■ **Data supplied**
----
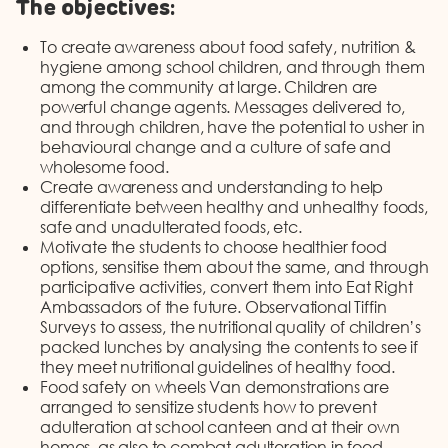
The objectives:
To create awareness about food safety, nutrition &
hygiene among school children, and through them
among the community at large. Children are
powerful change agents. Messages delivered to,
and through children, have the potential to usher in
behavioural change and a culture of safe and
wholesome food.
Create awareness and understanding to help
differentiate between healthy and unhealthy foods,
safe and unadulterated foods, etc.
Motivate the students to choose healthier food
options, sensitise them about the same, and through
participative activities, convert them into Eat Right
Ambassadors of the future. Observational Tiffin
Surveys to assess, the nutritional quality of children’s
packed lunches by analysing the contents to see if
they meet nutritional guidelines of healthy food.
Food safety on wheels Van demonstrations are
arranged to sensitize students how to prevent
adulteration at school canteen and at their own
homes, as also to combat adulteration in food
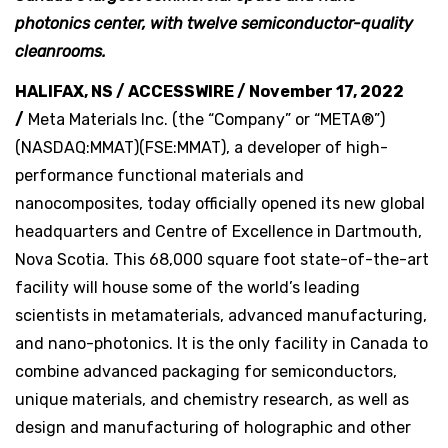
photonics center, with twelve semiconductor-quality
cleanrooms.
HALIFAX, NS / ACCESSWIRE / November 17, 2022
/
Meta Materials Inc. (the “Company” or “META®”)
(NASDAQ:MMAT)(FSE:MMAT), a developer of high-
performance functional materials and
nanocomposites, today officially opened its new global
headquarters and Centre of Excellence in Dartmouth,
Nova Scotia. This 68,000 square foot state-of-the-art
facility will house some of the world’s leading
scientists in metamaterials, advanced manufacturing,
and nano-photonics. It is the only facility in Canada to
combine advanced packaging for semiconductors,
unique materials, and chemistry research, as well as
design and manufacturing of holographic and other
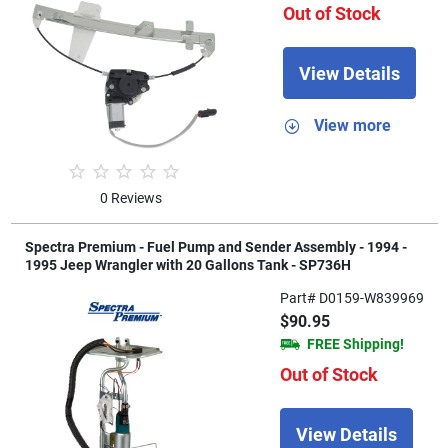
Out of Stock
View Details
View more
0 Reviews
Spectra Premium - Fuel Pump and Sender Assembly - 1994 -
1995 Jeep Wrangler with 20 Gallons Tank - SP736H
Part# D0159-W839969
$90.95
FREE Shipping!
Out of Stock
View Details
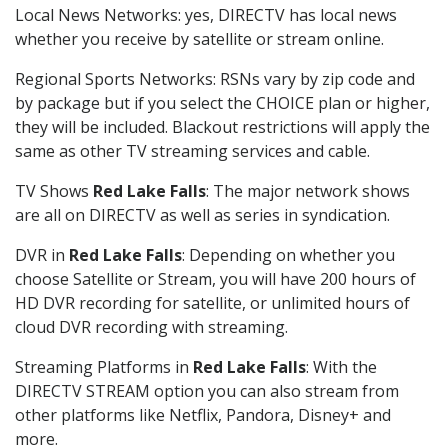
Local News Networks: yes, DIRECTV has local news
whether you receive by satellite or stream online.
Regional Sports Networks: RSNs vary by zip code and
by package but if you select the CHOICE plan or higher,
they will be included. Blackout restrictions will apply the
same as other TV streaming services and cable.
TV Shows
Red Lake Falls
: The major network shows
are all on DIRECTV as well as series in syndication.
DVR in
Red Lake Falls
: Depending on whether you
choose Satellite or Stream, you will have 200 hours of
HD DVR recording for satellite, or unlimited hours of
cloud DVR recording with streaming.
Streaming Platforms in
Red Lake Falls
: With the
DIRECTV STREAM option you can also stream from
other platforms like Netflix, Pandora, Disney+ and
more.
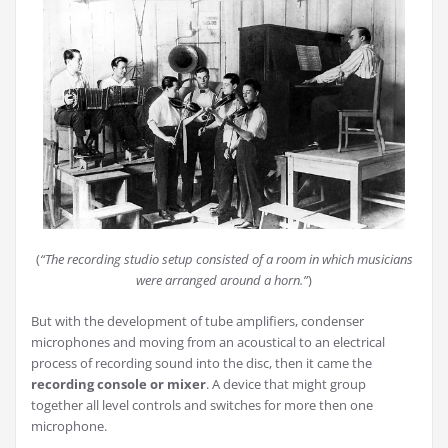
(
“The recording studio setup consisted of a room in which musicians
were arranged around a horn.”
)
But with the development of tube amplifiers, condenser
microphones and moving from an acoustical to an electrical
process of recording sound into the disc, then it came the
recording console or mixer
. A device that might group
together all level controls and switches for more then one
microphone.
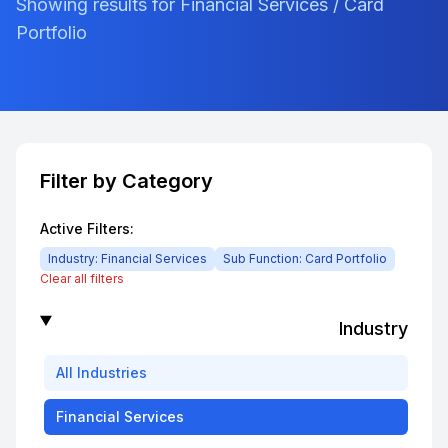
Showing results for Financial Services / Card
Portfolio
Filter by Category
Active Filters:
Industry:
Financial Services
Sub Function:
Card Portfolio
Clear all filters
Industry
All
Industries
Financial Services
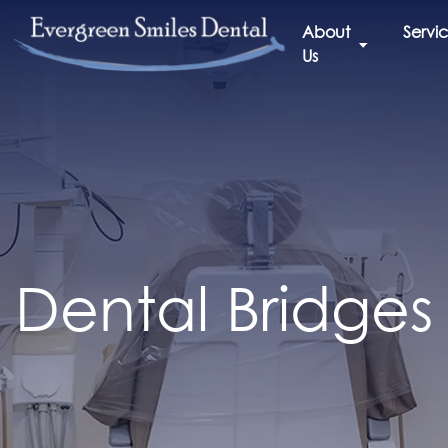
About
Servi
Us
Dental Bridges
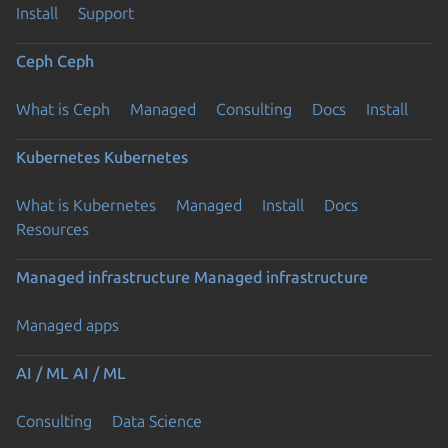
Install
Support
Ceph
Ceph
What is Ceph
Managed
Consulting
Docs
Install
Kubernetes
Kubernetes
What is Kubernetes
Managed
Install
Docs
Resources
Managed infrastructure
Managed infrastructure
Managed apps
AI / ML
AI / ML
Consulting
Data Science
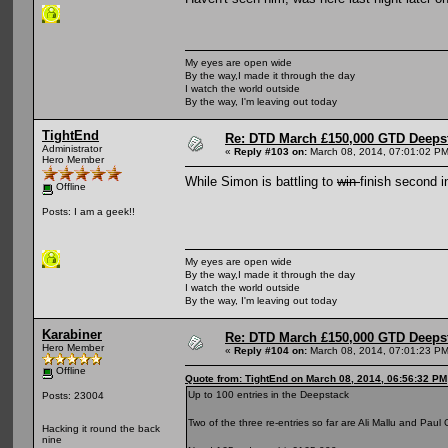
My eyes are open wide
By the way,I made it through the day
I watch the world outside
By the way, I'm leaving out today
TightEnd
Re: DTD March £150,000 GTD Deeps
Administrator
«
Reply #103 on:
March 08, 2014, 07:01:02 PM
Hero Member
While Simon is battling to
win
finish second i
Offline
Posts: I am a geek!!
My eyes are open wide
By the way,I made it through the day
I watch the world outside
By the way, I'm leaving out today
Karabiner
Re: DTD March £150,000 GTD Deeps
Hero Member
«
Reply #104 on:
March 08, 2014, 07:01:23 PM
Offline
Quote from: TightEnd on March 08, 2014, 06:56:32 PM
Up to 100 entries in the Deepstack
Posts: 23004
Two of the three re-entries so far are Ali Mallu and Paul
Hacking it round the back
nine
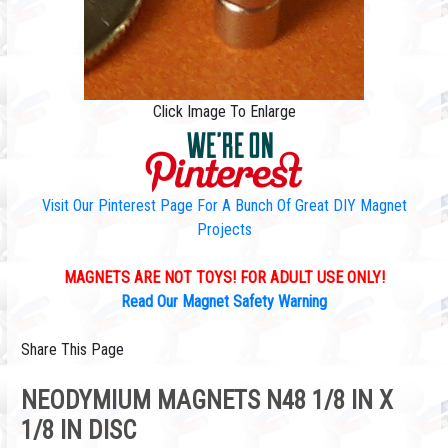
Click Image To Enlarge
Visit Our Pinterest Page For A Bunch Of Great DIY Magnet
Projects
MAGNETS ARE NOT TOYS! FOR ADULT USE ONLY!
Read Our Magnet Safety Warning
Share This Page
NEODYMIUM MAGNETS N48 1/8 IN X
1/8 IN DISC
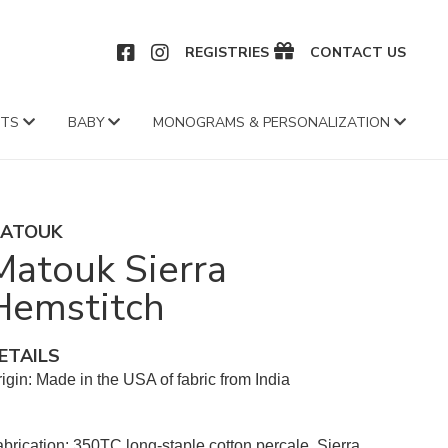
CEBOOK
INSTAGRAM
REGISTRIES
CONTACT US
FTS
BABY
MONOGRAMS & PERSONALIZATION
ATOUK
Matouk Sierra
Hemstitch
ETAILS
igin: Made in the USA of fabric from India
brication: 350TC long-staple cotton percale, Sierra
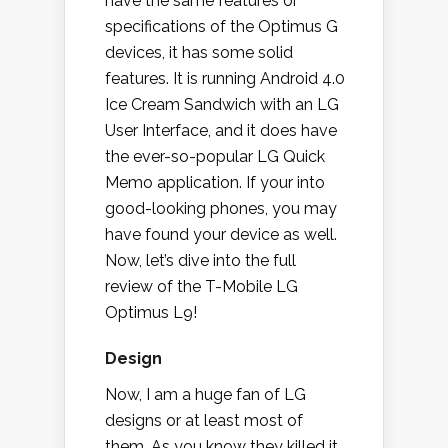
have the same features or
specifications of the Optimus G
devices, it has some solid
features. It is running Android 4.0
Ice Cream Sandwich with an LG
User Interface, and it does have
the ever-so-popular LG Quick
Memo application. If your into
good-looking phones, you may
have found your device as well.
Now, let’s dive into the full
review of the T-Mobile LG
Optimus L9!
Design
Now, I am a huge fan of LG
designs or at least most of
them. As you know they killed it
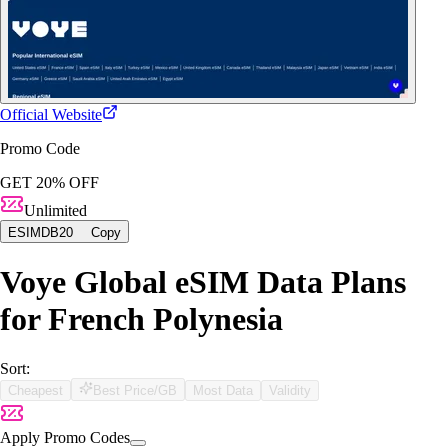
Official Website
Promo Code
GET 20% OFF
Unlimited
ESIMDB20
Copy
Voye Global eSIM Data Plans
for French Polynesia
Sort:
Cheapest
Best Price/GB
Most Data
Validity
Apply Promo Codes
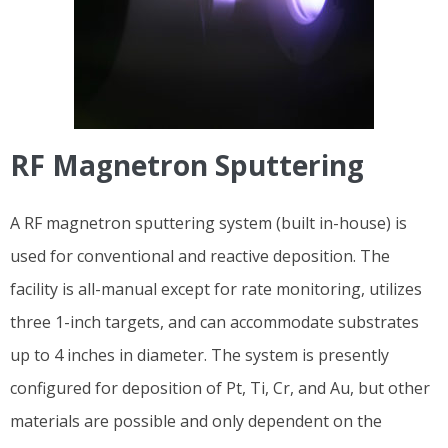
RF Magnetron Sputtering
A RF magnetron sputtering system (built in-house) is
used for conventional and reactive deposition. The
facility is all-manual except for rate monitoring, utilizes
three 1-inch targets, and can accommodate substrates
up to 4 inches in diameter. The system is presently
configured for deposition of Pt, Ti, Cr, and Au, but other
materials are possible and only dependent on the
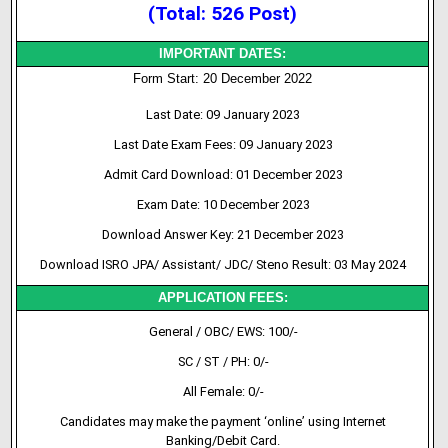
(Total: 526 Post)
IMPORTANT DATES:
Form Start: 20 December 2022
Last Date: 09 January 2023
Last Date Exam Fees: 09 January 2023
Admit Card Download: 01 December 2023
Exam Date: 10 December 2023
Download Answer Key: 21 December 2023
Download ISRO JPA/ Assistant/ JDC/ Steno Result: 03 May 2024
APPLICATION FEES:
General / OBC/ EWS: 100/-
SC / ST / PH: 0/-
All Female: 0/-
Candidates may make the payment ‘online’ using Internet
Banking/Debit Card.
----
■ **Your goal**
This exercise needs every line of the listing that contains the word "March".

■ **Output for this exercise**
Re: DTD March £150,000 GTD Deeps
March 08, 2014, 07:01:02 PM
Re: DTD March £150,000 GTD Deeps
March 08, 2014, 07:01:23 PM
Quote from: TightEnd on March 08, 2014, 06:56:32 PM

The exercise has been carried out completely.